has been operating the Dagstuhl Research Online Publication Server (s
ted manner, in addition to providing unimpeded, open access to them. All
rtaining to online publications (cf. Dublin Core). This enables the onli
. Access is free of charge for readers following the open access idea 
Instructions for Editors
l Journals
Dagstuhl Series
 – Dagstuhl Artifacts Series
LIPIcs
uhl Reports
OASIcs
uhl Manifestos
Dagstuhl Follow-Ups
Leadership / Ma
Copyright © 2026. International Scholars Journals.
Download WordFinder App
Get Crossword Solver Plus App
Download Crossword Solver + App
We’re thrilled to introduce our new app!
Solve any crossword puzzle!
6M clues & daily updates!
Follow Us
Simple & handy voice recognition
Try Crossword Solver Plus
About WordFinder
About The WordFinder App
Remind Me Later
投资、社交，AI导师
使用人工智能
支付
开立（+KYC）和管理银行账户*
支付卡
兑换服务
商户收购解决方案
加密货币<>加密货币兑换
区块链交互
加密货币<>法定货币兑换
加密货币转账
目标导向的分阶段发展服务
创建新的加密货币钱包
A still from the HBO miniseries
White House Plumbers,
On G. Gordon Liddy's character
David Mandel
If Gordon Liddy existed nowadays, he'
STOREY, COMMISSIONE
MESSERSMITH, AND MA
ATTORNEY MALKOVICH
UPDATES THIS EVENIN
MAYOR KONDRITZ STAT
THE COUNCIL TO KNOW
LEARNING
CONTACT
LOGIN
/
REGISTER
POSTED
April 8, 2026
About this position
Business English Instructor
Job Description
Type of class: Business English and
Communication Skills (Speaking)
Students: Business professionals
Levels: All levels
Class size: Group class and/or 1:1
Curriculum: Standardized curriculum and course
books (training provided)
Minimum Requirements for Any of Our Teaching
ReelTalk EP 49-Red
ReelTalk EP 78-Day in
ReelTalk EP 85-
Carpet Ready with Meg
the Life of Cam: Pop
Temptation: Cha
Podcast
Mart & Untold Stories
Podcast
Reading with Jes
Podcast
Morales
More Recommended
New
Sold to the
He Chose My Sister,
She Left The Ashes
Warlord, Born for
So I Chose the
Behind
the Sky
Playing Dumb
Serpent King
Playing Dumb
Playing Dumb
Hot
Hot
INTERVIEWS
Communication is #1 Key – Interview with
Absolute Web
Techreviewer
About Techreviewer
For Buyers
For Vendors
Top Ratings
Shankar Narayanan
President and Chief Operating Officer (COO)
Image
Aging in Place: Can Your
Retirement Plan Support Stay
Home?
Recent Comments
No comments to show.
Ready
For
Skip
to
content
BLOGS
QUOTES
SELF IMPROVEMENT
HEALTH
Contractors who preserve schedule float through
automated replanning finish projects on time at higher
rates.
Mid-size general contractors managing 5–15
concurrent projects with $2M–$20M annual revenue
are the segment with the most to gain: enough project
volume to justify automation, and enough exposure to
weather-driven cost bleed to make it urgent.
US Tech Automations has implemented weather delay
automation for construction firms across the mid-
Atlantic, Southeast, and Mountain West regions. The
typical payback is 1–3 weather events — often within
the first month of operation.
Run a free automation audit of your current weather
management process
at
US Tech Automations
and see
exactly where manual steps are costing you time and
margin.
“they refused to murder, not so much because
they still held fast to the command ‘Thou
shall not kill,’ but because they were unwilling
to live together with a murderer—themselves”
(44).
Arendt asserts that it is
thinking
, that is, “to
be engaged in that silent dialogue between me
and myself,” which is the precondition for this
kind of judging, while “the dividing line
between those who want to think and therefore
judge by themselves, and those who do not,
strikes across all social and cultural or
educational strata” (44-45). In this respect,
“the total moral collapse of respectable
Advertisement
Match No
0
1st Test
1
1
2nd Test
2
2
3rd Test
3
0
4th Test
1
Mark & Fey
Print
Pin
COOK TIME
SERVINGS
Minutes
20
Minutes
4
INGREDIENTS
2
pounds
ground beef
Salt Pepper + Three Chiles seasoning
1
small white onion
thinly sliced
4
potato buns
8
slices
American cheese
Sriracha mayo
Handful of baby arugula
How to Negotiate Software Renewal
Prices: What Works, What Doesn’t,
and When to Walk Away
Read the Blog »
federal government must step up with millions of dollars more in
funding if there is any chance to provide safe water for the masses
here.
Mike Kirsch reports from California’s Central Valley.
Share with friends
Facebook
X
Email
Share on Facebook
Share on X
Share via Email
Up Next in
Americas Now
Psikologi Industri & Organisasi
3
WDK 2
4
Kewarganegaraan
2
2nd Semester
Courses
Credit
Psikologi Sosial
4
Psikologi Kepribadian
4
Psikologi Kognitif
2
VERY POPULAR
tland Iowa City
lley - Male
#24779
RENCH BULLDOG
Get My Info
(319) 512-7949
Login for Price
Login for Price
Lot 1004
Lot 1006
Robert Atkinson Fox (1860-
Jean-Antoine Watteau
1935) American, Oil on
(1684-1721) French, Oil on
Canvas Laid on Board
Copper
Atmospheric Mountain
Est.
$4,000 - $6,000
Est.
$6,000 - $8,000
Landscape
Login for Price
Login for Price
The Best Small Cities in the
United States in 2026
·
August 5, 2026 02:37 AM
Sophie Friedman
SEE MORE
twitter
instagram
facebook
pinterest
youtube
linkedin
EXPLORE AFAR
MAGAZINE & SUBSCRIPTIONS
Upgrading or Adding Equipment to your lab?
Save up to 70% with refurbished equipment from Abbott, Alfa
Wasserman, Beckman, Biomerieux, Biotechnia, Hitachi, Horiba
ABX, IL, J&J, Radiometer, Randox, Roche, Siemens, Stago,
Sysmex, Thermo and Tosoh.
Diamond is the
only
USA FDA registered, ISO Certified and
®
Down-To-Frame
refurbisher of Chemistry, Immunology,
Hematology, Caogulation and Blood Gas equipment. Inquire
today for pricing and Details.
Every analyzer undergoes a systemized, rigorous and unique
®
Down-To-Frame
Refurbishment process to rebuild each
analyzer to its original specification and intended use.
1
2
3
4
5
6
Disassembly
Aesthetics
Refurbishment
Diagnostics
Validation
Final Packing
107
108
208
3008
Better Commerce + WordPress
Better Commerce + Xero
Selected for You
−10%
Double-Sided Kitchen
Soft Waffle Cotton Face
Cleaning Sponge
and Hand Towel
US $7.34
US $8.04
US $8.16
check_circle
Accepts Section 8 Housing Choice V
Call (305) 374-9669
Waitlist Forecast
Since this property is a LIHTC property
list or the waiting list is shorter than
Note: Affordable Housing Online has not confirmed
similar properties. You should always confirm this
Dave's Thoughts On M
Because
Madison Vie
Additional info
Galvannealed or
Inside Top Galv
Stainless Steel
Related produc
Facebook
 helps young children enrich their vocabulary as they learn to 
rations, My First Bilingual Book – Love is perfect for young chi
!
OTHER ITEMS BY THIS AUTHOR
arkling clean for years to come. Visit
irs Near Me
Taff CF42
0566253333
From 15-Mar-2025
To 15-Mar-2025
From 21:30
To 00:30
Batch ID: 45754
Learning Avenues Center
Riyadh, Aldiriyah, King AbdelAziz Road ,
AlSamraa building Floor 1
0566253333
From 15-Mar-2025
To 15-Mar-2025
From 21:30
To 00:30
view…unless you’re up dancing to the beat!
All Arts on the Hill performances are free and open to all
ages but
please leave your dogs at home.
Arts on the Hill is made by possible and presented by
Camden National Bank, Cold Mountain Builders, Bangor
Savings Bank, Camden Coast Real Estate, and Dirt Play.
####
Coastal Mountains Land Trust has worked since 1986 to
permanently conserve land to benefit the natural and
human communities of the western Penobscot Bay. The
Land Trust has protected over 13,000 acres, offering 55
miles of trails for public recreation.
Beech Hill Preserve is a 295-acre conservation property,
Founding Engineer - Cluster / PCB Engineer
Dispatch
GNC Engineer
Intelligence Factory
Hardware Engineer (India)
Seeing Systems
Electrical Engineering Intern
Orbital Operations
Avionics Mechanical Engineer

□ □ □ □ □ □ □

Exercise objective: All of the data above should be set down again exactly.

Task result:
has been operating the Dagstuhl Research Online Publication Server (s
ted manner, in addition to providing unimpeded, open access to them. All
rtaining to online publications (cf. Dublin Core). This enables the onli
. Access is free of charge for readers following the open access idea 
Instructions for Editors
l Journals
Dagstuhl Series
 – Dagstuhl Artifacts Series
LIPIcs
uhl Reports
OASIcs
uhl Manifestos
Dagstuhl Follow-Ups
Leadership / Ma
Copyright © 2026. International Scholars Journals.
Download WordFinder App
Get Crossword Solver Plus App
Download Crossword Solver + App
We’re thrilled to introduce our new app!
Solve any crossword puzzle!
6M clues & daily updates!
Follow Us
Simple & handy voice recognition
Try Crossword Solver Plus
About WordFinder
About The WordFinder App
Remind Me Later
投资、社交，AI导师
使用人工智能
支付
开立（+KYC）和管理银行账户*
支付卡
兑换服务
商户收购解决方案
加密货币<>加密货币兑换
区块链交互
加密货币<>法定货币兑换
加密货币转账
目标导向的分阶段发展服务
创建新的加密货币钱包
A still from the HBO miniseries
White House Plumbers,
On G. Gordon Liddy's character
David Mandel
If Gordon Liddy existed nowadays, he'
STOREY, COMMISSIONE
MESSERSMITH, AND MA
ATTORNEY MALKOVICH
UPDATES THIS EVENIN
MAYOR KONDRITZ STAT
THE COUNCIL TO KNOW
LEARNING
CONTACT
LOGIN
/
REGISTER
POSTED
April 8, 2026
About this position
Business English Instructor
Job Description
Type of class: Business English and
Communication Skills (Speaking)
Students: Business professionals
Levels: All levels
Class size: Group class and/or 1:1
Curriculum: Standardized curriculum and course
books (training provided)
Minimum Requirements for Any of Our Teaching
ReelTalk EP 49-Red
ReelTalk EP 78-Day in
ReelTalk EP 85-
Carpet Ready with Meg
the Life of Cam: Pop
Temptation: Cha
Podcast
Mart & Untold Stories
Podcast
Reading with Jes
Podcast
Morales
More Recommended
New
Sold to the
He Chose My Sister,
She Left The Ashes
Warlord, Born for
So I Chose the
Behind
the Sky
Playing Dumb
Serpent King
Playing Dumb
Playing Dumb
Hot
Hot
INTERVIEWS
Communication is #1 Key – Interview with
Absolute Web
Techreviewer
About Techreviewer
For Buyers
For Vendors
Top Ratings
Shankar Narayanan
President and Chief Operating Officer (COO)
Image
Aging in Place: Can Your
Retirement Plan Support Stay
Home?
Recent Comments
No comments to show.
Ready
For
Skip
to
content
BLOGS
QUOTES
SELF IMPROVEMENT
HEALTH
Contractors who preserve schedule float through
automated replanning finish projects on time at higher
rates.
Mid-size general contractors managing 5–15
concurrent projects with $2M–$20M annual revenue
are the segment with the most to gain: enough project
volume to justify automation, and enough exposure to
weather-driven cost bleed to make it urgent.
US Tech Automations has implemented weather delay
automation for construction firms across the mid-
Atlantic, Southeast, and Mountain West regions. The
typical payback is 1–3 weather events — often within
the first month of operation.
Run a free automation audit of your current weather
management process
at
US Tech Automations
and see
exactly where manual steps are costing you time and
margin.
“they refused to murder, not so much because
they still held fast to the command ‘Thou
shall not kill,’ but because they were unwilling
to live together with a murderer—themselves”
(44).
Arendt asserts that it is
thinking
, that is, “to
be engaged in that silent dialogue between me
and myself,” which is the precondition for this
kind of judging, while “the dividing line
between those who want to think and therefore
judge by themselves, and those who do not,
strikes across all social and cultural or
educational strata” (44-45). In this respect,
“the total moral collapse of respectable
Advertisement
Match No
0
1st Test
1
1
2nd Test
2
2
3rd Test
3
0
4th Test
1
Mark & Fey
Print
Pin
COOK TIME
SERVINGS
Minutes
20
Minutes
4
INGREDIENTS
2
pounds
ground beef
Salt Pepper + Three Chiles seasoning
1
small white onion
thinly sliced
4
potato buns
8
slices
American cheese
Sriracha mayo
Handful of baby arugula
How to Negotiate Software Renewal
Prices: What Works, What Doesn’t,
and When to Walk Away
Read the Blog »
federal government must step up with millions of dollars more in
funding if there is any chance to provide safe water for the masses
here.
Mike Kirsch reports from California’s Central Valley.
Share with friends
Facebook
X
Email
Share on Facebook
Share on X
Share via Email
Up Next in
Americas Now
Psikologi Industri & Organisasi
3
WDK 2
4
Kewarganegaraan
2
2nd Semester
Courses
Credit
Psikologi Sosial
4
Psikologi Kepribadian
4
Psikologi Kognitif
2
VERY POPULAR
tland Iowa City
lley - Male
#24779
RENCH BULLDOG
Get My Info
(319) 512-7949
Login for Price
Login for Price
Lot 1004
Lot 1006
Robert Atkinson Fox (1860-
Jean-Antoine Watteau
1935) American, Oil on
(1684-1721) French, Oil on
Canvas Laid on Board
Copper
Atmospheric Mountain
Est.
$4,000 - $6,000
Est.
$6,000 - $8,000
Landscape
Login for Price
Login for Price
The Best Small Cities in the
United States in 2026
·
August 5, 2026 02:37 AM
Sophie Friedman
SEE MORE
twitter
instagram
facebook
pinterest
youtube
linkedin
EXPLORE AFAR
MAGAZINE & SUBSCRIPTIONS
Upgrading or Adding Equipment to your lab?
Save up to 70% with refurbished equipment from Abbott, Alfa
Wasserman, Beckman, Biomerieux, Biotechnia, Hitachi, Horiba
ABX, IL, J&J, Radiometer, Randox, Roche, Siemens, Stago,
Sysmex, Thermo and Tosoh.
Diamond is the
only
USA FDA registered, ISO Certified and
®
Down-To-Frame
refurbisher of Chemistry, Immunology,
Hematology, Caogulation and Blood Gas equipment. Inquire
today for pricing and Details.
Every analyzer undergoes a systemized, rigorous and unique
®
Down-To-Frame
Refurbishment process to rebuild each
analyzer to its original specification and intended use.
1
2
3
4
5
6
Disassembly
Aesthetics
Refurbishment
Diagnostics
Validation
Final Packing
107
108
208
3008
Better Commerce + WordPress
Better Commerce + Xero
Selected for You
−10%
Double-Sided Kitchen
Soft Waffle Cotton Face
Cleaning Sponge
and Hand Towel
US $7.34
US $8.04
US $8.16
check_circle
Accepts Section 8 Housing Choice V
Call (305) 374-9669
Waitlist Forecast
Since this property is a LIHTC property
list or the waiting list is shorter than
Note: Affordable Housing Online has not confirmed
similar properties. You should always confirm this
Dave's Thoughts On M
Because
Madison Vie
Additional info
Galvannealed or
Inside Top Galv
Stainless Steel
Related produc
Facebook
 helps young children enrich their vocabulary as they learn to 
rations, My First Bilingual Book – Love is perfect for young chi
!
OTHER ITEMS BY THIS AUTHOR
arkling clean for years to come. Visit
irs Near Me
Taff CF42
0566253333
From 15-Mar-2025
To 15-Mar-2025
From 21:30
To 00:30
Batch ID: 45754
Learning Avenues Center
Riyadh, Aldiriyah, King AbdelAziz Road ,
AlSamraa building Floor 1
0566253333
From 15-Mar-2025
To 15-Mar-2025
From 21:30
To 00:30
view…unless you’re up dancing to the beat!
All Arts on the Hill performances are free and open to all
ages but
please leave your dogs at home.
Arts on the Hill is made by possible and presented by
Camden National Bank, Cold Mountain Builders, Bangor
Savings Bank, Camden Coast Real Estate, and Dirt Play.
####
Coastal Mountains Land Trust has worked since 1986 to
permanently conserve land to benefit the natural and
human communities of the western Penobscot Bay. The
Land Trust has protected over 13,000 acres, offering 55
miles of trails for public recreation.
Beech Hill Preserve is a 295-acre conservation property,
Founding Engineer - Cluster / PCB Engineer
Dispatch
GNC Engineer
Intelligence Factory
Hardware Engineer (India)
Seeing Systems
Electrical Engineering Intern
Orbital Operations
Avionics Mechanical Engineer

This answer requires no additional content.